Se sentant ébranlé par un rejet populaire sans précédent malgré les fraudes, cette médiocratie active le levier tribal pour agrégé dans ce piège à souris, quelques esprits faibles, à qui l’on présentera l’autre comme le danger absolu, pour la survie de tous et contre qui il faudra se battre par tous les moyens.
Malgré tout, les Camerounais, dans leur immense majorité, font preuve d’une certaine maturité politique dans ce pays du tout relatif, y compris la couleur de l’eau potable… Non tout n’est pas défendable, surtout pas le bilan de Paul BIYA . Réfléchissant sur son œuvre de déconstruction, il m’est revenu que cette performance dont le point culminant est la guerre contre les Anglophones est sans équivalent . Non, tout n’est pas relatif, même en politique.

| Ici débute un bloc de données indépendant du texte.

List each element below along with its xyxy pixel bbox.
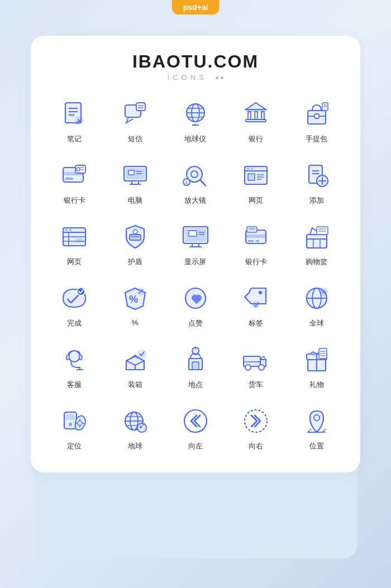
icon-note: 笔记: [44, 92, 104, 147]
earth-label: 地球: [128, 441, 142, 451]
svg-point-130: [69, 423, 72, 426]
icon-bank: 银行: [226, 92, 286, 147]
icon-shield: 护盾: [104, 214, 165, 270]
svg-rect-80: [189, 231, 197, 236]
svg-rect-20: [248, 112, 251, 119]
site-title: IBAOTU.COM: [44, 51, 347, 72]
icons-grid: 笔记 短信: [44, 92, 347, 455]
icon-computer: 电脑: [104, 153, 165, 209]
icon-position: 位置: [287, 399, 347, 455]
globe-label: 地球仪: [184, 134, 206, 144]
position-icon: [300, 404, 333, 438]
svg-point-70: [69, 229, 71, 231]
icon-add: 添加: [287, 153, 347, 209]
card-header: IBAOTU.COM ICONS: [44, 51, 347, 82]
percent-label: %: [132, 318, 139, 327]
svg-rect-8: [136, 103, 145, 111]
bankcard2-icon: [239, 220, 273, 254]
svg-text:%: %: [322, 289, 326, 295]
svg-rect-42: [128, 170, 134, 175]
icon-gift: 礼物: [287, 337, 347, 393]
done-icon: [58, 281, 91, 315]
svg-rect-23: [246, 119, 266, 122]
left-icon: [179, 404, 212, 438]
svg-rect-109: [79, 355, 82, 360]
sms-icon: [118, 97, 152, 131]
bankcard-icon: [58, 159, 91, 192]
svg-rect-21: [255, 112, 258, 119]
computer-label: 电脑: [128, 195, 142, 205]
add-label: 添加: [309, 195, 324, 205]
truck-icon: [239, 343, 273, 376]
place-icon: [179, 343, 212, 376]
svg-point-141: [137, 423, 146, 432]
icon-left: 向左: [165, 399, 226, 455]
format-badge: psd+ai: [172, 0, 220, 15]
svg-rect-93: [317, 227, 328, 235]
service-label: 客服: [67, 380, 82, 390]
icon-globe: 地球仪: [165, 92, 226, 147]
icon-handbag: 手提包: [287, 92, 347, 147]
icon-earth: 地球: [104, 399, 165, 455]
main-card: IBAOTU.COM ICONS 笔记: [31, 36, 360, 472]
basket-icon: [300, 220, 333, 254]
globe-icon: [179, 97, 212, 131]
icon-like: 点赞: [165, 276, 226, 332]
icon-locate: 定位: [44, 399, 104, 455]
site-subtitle: ICONS: [44, 73, 347, 82]
tag-label: 标签: [249, 318, 263, 328]
gift-label: 礼物: [309, 380, 324, 390]
icon-monitor: 显示屏: [165, 214, 226, 270]
icon-global: % 全球: [287, 276, 347, 332]
svg-point-107: [69, 351, 80, 362]
svg-point-146: [314, 415, 320, 420]
left-label: 向左: [188, 441, 203, 451]
icon-bankcard2: 银行卡: [226, 214, 286, 270]
svg-rect-129: [66, 414, 75, 420]
tag-icon: [239, 281, 273, 315]
svg-rect-26: [314, 114, 319, 118]
svg-text:+: +: [185, 180, 188, 185]
done-label: 完成: [67, 318, 82, 328]
pack-icon: [118, 343, 152, 376]
svg-rect-71: [77, 238, 82, 242]
global-label: 全球: [309, 318, 324, 328]
right-icon: [239, 404, 273, 438]
monitor-label: 显示屏: [184, 257, 206, 267]
svg-rect-72: [130, 235, 141, 240]
svg-rect-22: [261, 112, 264, 119]
svg-rect-86: [256, 240, 259, 242]
svg-rect-108: [66, 355, 69, 360]
note-icon: [58, 97, 91, 131]
like-label: 点赞: [188, 318, 203, 328]
svg-point-101: [252, 302, 259, 308]
icon-place: 地点: [165, 337, 226, 393]
like-icon: [179, 281, 212, 315]
icon-sms: 短信: [104, 92, 165, 147]
bank-label: 银行: [249, 134, 263, 144]
svg-rect-85: [248, 240, 254, 242]
svg-rect-89: [307, 235, 327, 248]
gift-icon: [300, 343, 333, 376]
handbag-icon: [300, 97, 333, 131]
svg-point-119: [259, 365, 264, 370]
icon-magnifier: + 放大镜: [165, 153, 226, 209]
pack-label: 装箱: [128, 380, 142, 390]
svg-point-118: [245, 365, 251, 370]
icon-pack: 装箱: [104, 337, 165, 393]
magnifier-icon: +: [179, 159, 212, 192]
icon-done: 完成: [44, 276, 104, 332]
svg-point-112: [137, 350, 146, 358]
shield-icon: [118, 220, 152, 254]
bank-icon: [239, 97, 273, 131]
percent-icon: %: [118, 281, 152, 315]
svg-point-142: [140, 426, 142, 428]
handbag-label: 手提包: [306, 134, 327, 144]
monitor-icon: [179, 220, 212, 254]
magnifier-label: 放大镜: [184, 195, 206, 205]
icon-basket: 购物篮: [287, 214, 347, 270]
sms-label: 短信: [128, 134, 142, 144]
svg-point-145: [245, 410, 267, 432]
icon-right: 向右: [226, 399, 286, 455]
icon-bankcard: 银行卡: [44, 153, 104, 209]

Aucun camerounais ne devrait souffrir des errances d’un régime aux abois.
LA PEUR DU CHANGEMENT
Un adage dit « quand on est couché, on ne peut que se relever ». Refuser la fatalité et croire en un Cameroun meilleur, doit être l’unique leitmotiv qui influence notre façon d’agir. Dans cet ordre d’idées, cette campagne électorale est assurément l’une des plus puissantes de l’histoire du Cameroun moderne.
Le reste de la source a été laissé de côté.